Bref juste pour vous rappeler que vous avez toujours le choix et que rien ni personne ne peut vous forcer à manger un repas qui vous rebute. Le tout est dans la planification de vos journées/repas.

C’était juste une parenthèse, revenons à nos moutons sur l’extraordinaire faculté de nos copines chinoises à être très souvent menues.

Les réponses faciles (plutôt excuses faciles) incluraient qu’elles ont un métabolisme d’enfer, qu’elles s’affament, etc.

J’ai donc mobilisé mon énergie pendant ces 4 jours de voyage à observer consciencieusement leurs habitudes alimentaires et je peux vous dire qu’il y a effectivement de grandes différences avec notre modèle européen.

Au petit déjeuner, le buffet de l’hôtel allait des viennoiseries à la française à la soupe de nouilles de riz en faisant escale par les galettes de pomme de terres, « baked beans » et saucisses à l’anglaise.

Qu’elle ne fut ma surprise de réaliser que la plupart des femmes chinoises (les hommes aussi d’ailleurs) se servaient d’abord des légumes vapeur (brocolis, courge, chou, etc) qu’elles semblaient déguster avec appétit avant de les accompagner soit d’une portion de soupe de nouilles soit de raviolis vapeurs soit de fruits soit même de viennoiseries et autres « plaisirs occidentaux ». En somme, elles ne s’affament pas mais nourrissent d’abord leurs cellules (légumes remplis d’éléments nutritifs tels antioxydants, vitamines, etc) avant de penser à leurs estomacs (plaisirs de bouche).

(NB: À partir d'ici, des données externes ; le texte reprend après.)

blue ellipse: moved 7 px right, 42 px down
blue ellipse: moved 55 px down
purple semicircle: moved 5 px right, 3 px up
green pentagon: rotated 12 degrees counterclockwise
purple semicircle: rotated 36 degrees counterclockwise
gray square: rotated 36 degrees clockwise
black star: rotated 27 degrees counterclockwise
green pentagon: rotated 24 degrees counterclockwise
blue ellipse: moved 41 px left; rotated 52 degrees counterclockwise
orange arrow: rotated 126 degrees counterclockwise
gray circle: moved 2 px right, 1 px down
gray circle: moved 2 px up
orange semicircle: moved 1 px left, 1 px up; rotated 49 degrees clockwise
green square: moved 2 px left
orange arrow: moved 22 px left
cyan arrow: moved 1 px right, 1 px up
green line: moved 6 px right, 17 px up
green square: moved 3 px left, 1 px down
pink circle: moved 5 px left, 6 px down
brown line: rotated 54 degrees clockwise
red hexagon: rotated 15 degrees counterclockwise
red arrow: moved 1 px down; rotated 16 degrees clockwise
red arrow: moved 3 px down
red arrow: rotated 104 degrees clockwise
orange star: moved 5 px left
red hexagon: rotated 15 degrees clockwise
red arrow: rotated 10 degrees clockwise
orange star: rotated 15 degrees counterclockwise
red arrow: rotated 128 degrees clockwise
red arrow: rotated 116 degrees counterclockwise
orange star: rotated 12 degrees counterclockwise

Je vous rassure tout de suite, même moi qui aime me targuer de savoir faire preuve de discipline personnelle, manger des brocolis le matin avec mon café s’est révélé au-dessus de mes forces !

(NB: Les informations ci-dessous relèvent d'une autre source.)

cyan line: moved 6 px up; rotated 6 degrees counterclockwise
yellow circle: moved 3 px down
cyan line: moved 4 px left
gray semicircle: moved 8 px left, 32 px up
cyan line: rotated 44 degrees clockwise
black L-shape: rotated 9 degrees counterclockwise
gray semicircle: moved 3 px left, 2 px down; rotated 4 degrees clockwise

Au déjeuner et au dîner, j’ai pu effectuer les mêmes constats : l’assiette typique est composée aux 2/3 de légumes puis de riz et enfin d’un peu de viande ou de poisson.

Cependant j’ai aussi pu noter que les jeunes commençaient à intégrer peu à peu nos habitudes alimentaires dans leurs menus avec la présence de yaourts/bacon/saucisses/gaufres au petit-déjeuner pour certains, la pause goûter au starbucks/costa coffee, etc. Pour le moment cela reste encore une intégration de nos habitudes à leurs habitudes ancestrales. Mais on peut se poser la question avec la mondialisation rampante et les multiples échanges culturels du devenir de ces habitudes ancestrales, sera ce toujours une intégration ou cela deviendra plutôt une assimilation/un assujettissement à nos habitudes ? Et plus important encore quelle en sera l’impact sur la santé, la morphologie, etc ?

On note déjà à ce propos que les statistiques d’obésité voire des autres maladies dites de « civilisations » (crises cardiaques, cancers, etc) dans les métropoles asiatiques ont fortement progressé ces dernières années, au fur et à mesure que les pratiques alimentaires changeaient, tandis que dans les campagnes qui restent encore sur le mode ancestral, l’évolution est moins sensible.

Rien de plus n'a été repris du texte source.